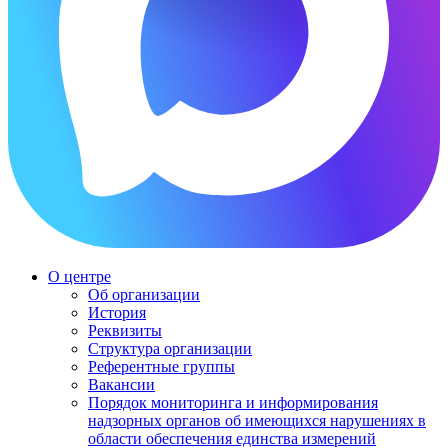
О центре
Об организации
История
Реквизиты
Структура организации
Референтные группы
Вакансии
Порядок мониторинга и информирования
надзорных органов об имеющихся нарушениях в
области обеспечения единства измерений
****
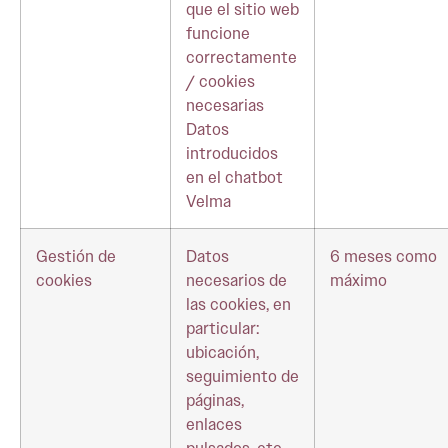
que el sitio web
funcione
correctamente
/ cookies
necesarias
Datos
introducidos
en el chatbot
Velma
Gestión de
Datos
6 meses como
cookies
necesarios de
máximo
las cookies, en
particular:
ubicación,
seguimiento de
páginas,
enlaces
****
▶ **Problem requirements**:
The word "организации" occurs on some lines of the entries. Work out how many such lines there are and reply with the number alone.

▶ **Problem solution**:
2